The following offers some of the key elements to consider when developing logos for any type organization or event.
To be truly effective, a logo MUST have a useful one color version, even if it is multiple colors.
Suppose they end up co-sponsoring a charity event, with 50 other sponsors, and every logo will be printed in a single color on the back of a t-shirt.*
It must work well in a variety of spaces: round, square or rectangular.
Think of pencils, and of tapered coffee cups! If the logo typically is a single long line of text, design it so there is also a “stacked” version, and probably a “bug” version as well.*
Be very careful with fonts. While special fonts can be pretty, make sure that legibility is not compromised, and that serifs and fine details will print in all applications.

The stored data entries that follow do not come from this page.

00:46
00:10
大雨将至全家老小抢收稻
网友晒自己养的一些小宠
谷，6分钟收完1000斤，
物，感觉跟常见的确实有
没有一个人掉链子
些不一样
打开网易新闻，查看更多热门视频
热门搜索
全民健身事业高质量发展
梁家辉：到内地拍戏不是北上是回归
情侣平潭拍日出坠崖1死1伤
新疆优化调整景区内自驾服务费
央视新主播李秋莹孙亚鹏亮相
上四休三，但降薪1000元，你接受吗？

Realize that very obscure fonts will often “translate” themselves when transferred electronically, so you must send reference and include fonts every time you convey these.*
Don’t EVER use all caps on a cursive fonts. Make sure each character is capable of standing alone.

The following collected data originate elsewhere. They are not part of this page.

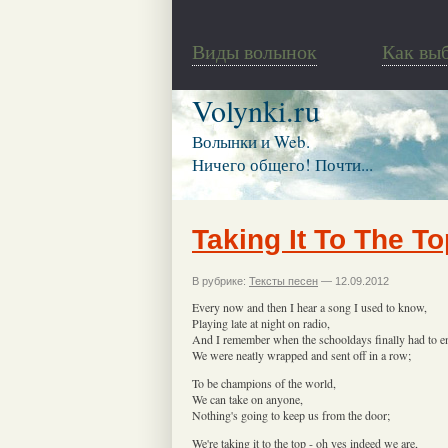
Виды волынок
Как вы
Volynki.ru
Волынки и Web.
Ничего общего! Почти...
Taking It To The To
В рубрике:
Тексты песен
— 12.09.2012
Every now and then I hear a song I used to know,
Playing late at night on radio,
And I remember when the schooldays finally had to e
We were neatly wrapped and sent off in a row;
To be champions of the world,
We can take on anyone,
Nothing's going to keep us from the door;
We're taking it to the top - oh yes indeed we are,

Ever seen script where you don’t know if that letter is an I, an S, a J? It’s not uncommon to have the name reduced to initials, and they still need to be recognizable.*
Colors: Try to use colors that are readily available in many different mediums. If you choose a special color… be aware that sometimes it will not work AND that you will always pay more for a special color match.

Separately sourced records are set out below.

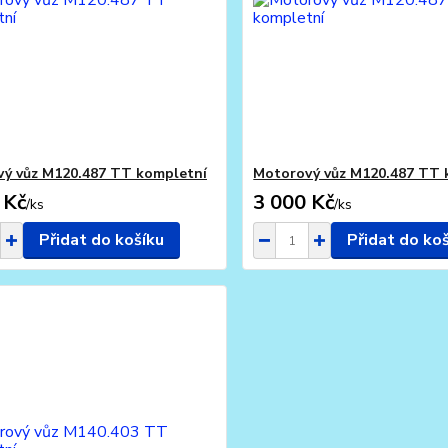
ý vůz M120.487 TT kompletní
Motorový vůz M120.487 TT 
 Kč
3 000 Kč
/
ks
/
ks
Přidat do košíku
Přidat do ko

Registration: Tight registration of two or more colors causes complications on many items so try to have an alternate version that avoids the tight registration of colors.
Consider if it will embroider well??? It will not do well in thread if it includes gradients, fine detail and
Tag Lines: Does the tag line disappear when reduced to a common, useable size?
Print on Dark Colors: How does it reverse? Be sure to have options for printing on dark colors, for engraving and debossing the logo.
If it was modified to laser in wood or etch in glass, how does it look? Remember….on these items, it’s cut, or don’t cut. Again, this is a reason for a good one color design. So, if your company is “Orville
Redenbacher”, get a nice piece of line art for the founders image.*
Shape: What if you wanted to produce it as a piece of jewelry? Is it of a shape, detail that you could make award rings and pendants with it, or service lapel pins?
Some of the great logos we all know:
Coca Cola could have anything they want. They use a simple RED logo, with both a recognizable script (that you’d know in ANY LANGUAGE) as well as Coke, which is in a nice basic font.
McDonalds. Large yellow arches are all that’s necessary.
Hallmark. You could recognize this from the H alone.
CBS – the always open eye of the camera.
Simple is beautiful~
The personality of the company should be reflected in the logo. Madame Fifi’s Fine Resale Boutique just screams for a different look than Joe’s Slop House.